Community 0: 4 papers (NLP/Transformer papers)
  Keywords: transformers, attention, language, nlp
  - Attention Is All You Need (2017)
  - BERT: Pre-training... (2019)
  - Language Models are Few-Shot Learners (2020)
  - An Image is Worth 16x16 Words... (2021)

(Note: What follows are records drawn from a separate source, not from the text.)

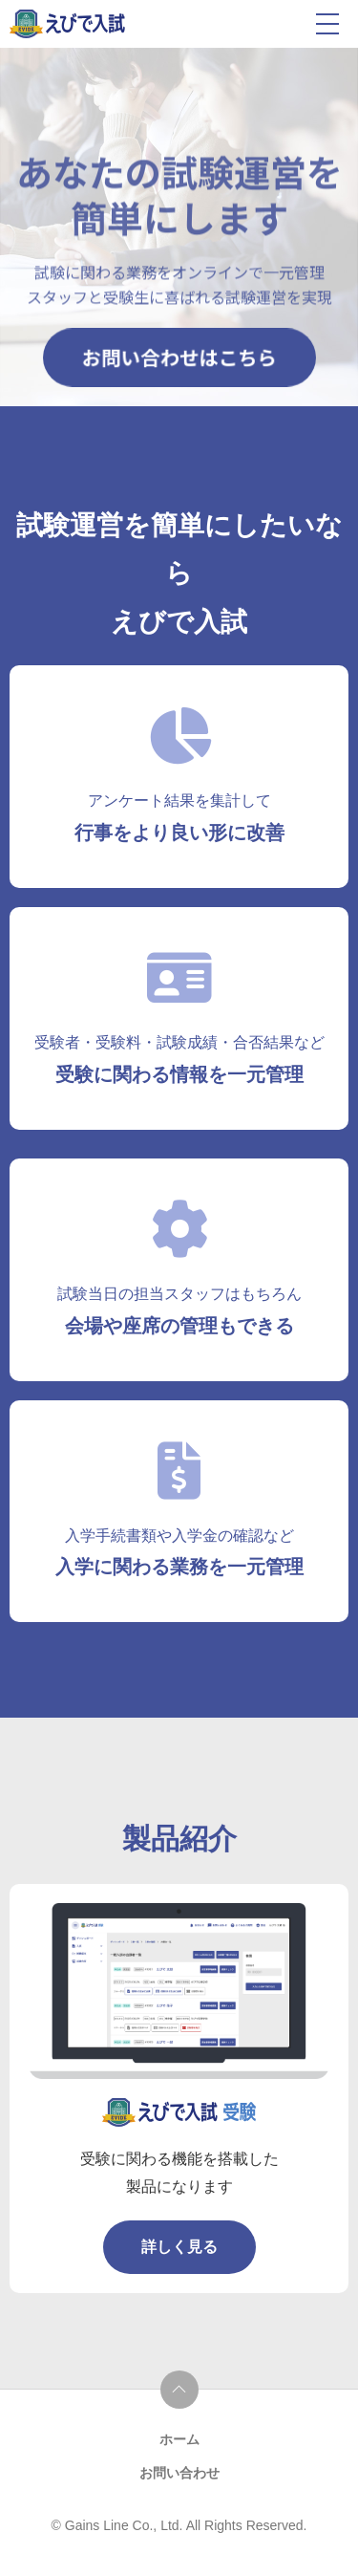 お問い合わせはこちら (179, 356)
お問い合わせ (179, 2472)
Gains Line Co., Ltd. (125, 2525)
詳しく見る (179, 2247)
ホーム (179, 2439) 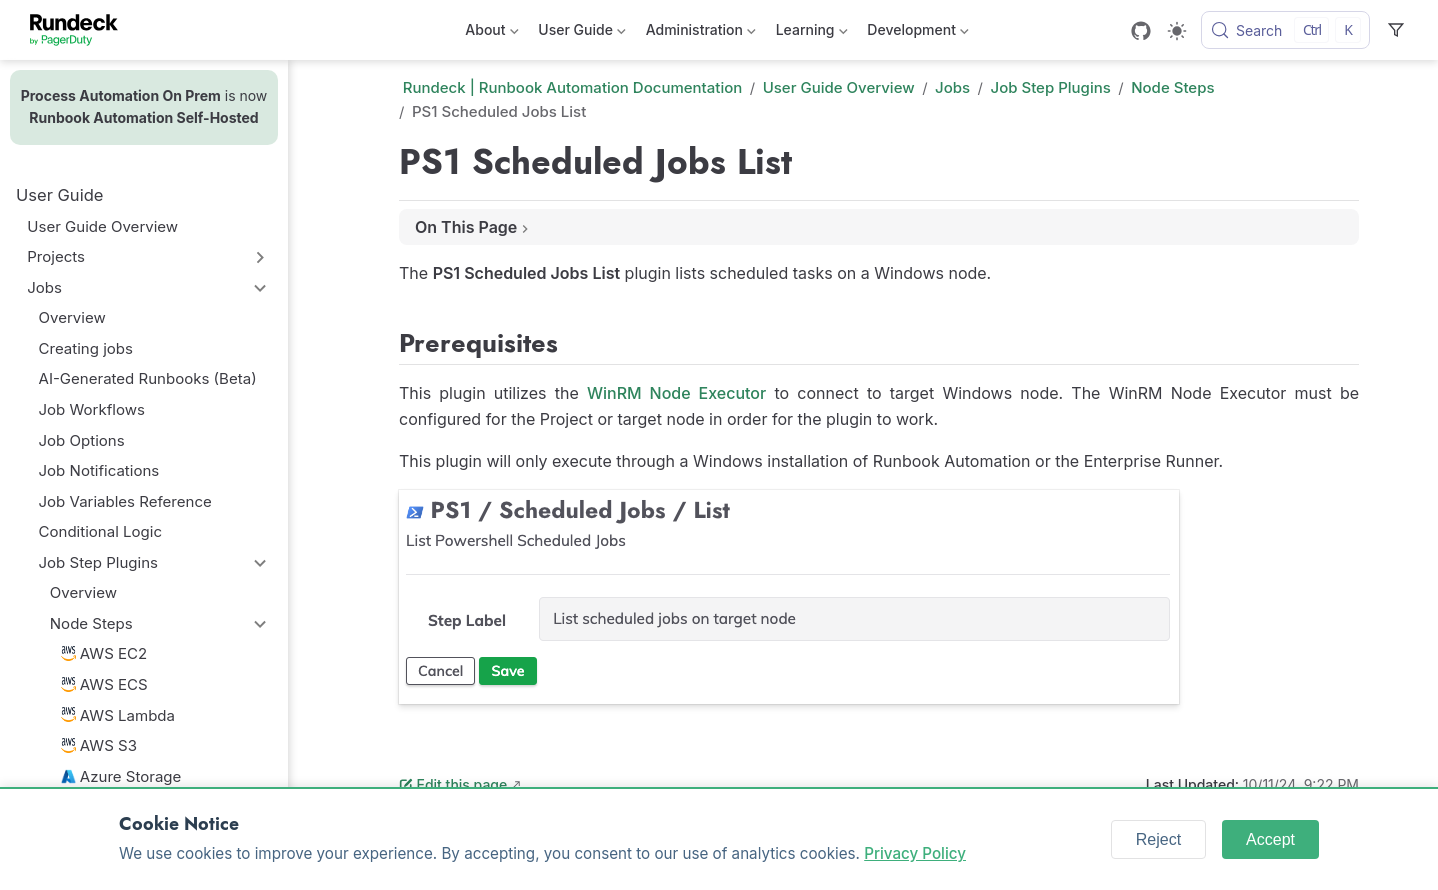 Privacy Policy (915, 853)
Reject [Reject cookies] (1158, 839)
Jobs (44, 287)
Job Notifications (99, 470)
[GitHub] (1141, 31)
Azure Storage (121, 776)
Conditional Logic (100, 531)
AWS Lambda (118, 715)
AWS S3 (99, 745)
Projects (56, 256)
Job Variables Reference (125, 501)
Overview (72, 317)
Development (917, 33)
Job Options (82, 440)
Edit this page (453, 784)
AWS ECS (104, 684)
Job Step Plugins (98, 562)
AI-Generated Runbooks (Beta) (148, 378)
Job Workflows (92, 409)
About (491, 33)
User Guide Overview (102, 226)
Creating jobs (86, 348)
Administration (701, 33)
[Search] (1285, 30)
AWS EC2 (104, 653)
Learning (812, 33)
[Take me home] (80, 30)
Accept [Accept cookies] (1270, 839)
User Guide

Community 1: 1 paper (Vision/CNN)
  Keywords: residual, image, recognition
  - Deep Residual Learning for Image Recognition (2016)

Step 6: Search¶

# Search for transformer papers
print("\n=== Search: 'transformer architecture' ===")
results = rag.search('transformer architecture').with_strategy('hybrid').top(5)

for i, result in enumerate(results, 1):
    print(f"\n{i}. {result.id} (score: {result.score:.3f})")
    doc = result.metadata
    print(f"   Title: {doc['title']}")
    print(f"   Year: {doc['year']}")
    print(f"   Tags: {', '.join(doc.get('tags', []))}")
    print(f"   Community: {result.community_id}")

Step 7: Find Bridges¶

# Find papers that bridge NLP and Vision
bridges = rag.get_bridge_nodes(min_betweenness=0.1)

print("\n=== Bridge Papers (connect different communities) ===")
for bridge_id in bridges:
    node = rag.storage.get_node(bridge_id)
    doc = node['metadata']

    # Get communities this paper connects
    neighbors = rag.get_neighbors(bridge_id, k_hops=1)
    neighbor_communities = {rag.get_community_for_node(n) for n in neighbors}

    print(f"\n{doc['title']}")
    print(f"  Connects communities: {neighbor_communities}")
    print(f"  Tags: {', '.join(doc.get('tags', []))}")

Complete Script¶

See examples/ml_papers_tutorial.py for the complete working script.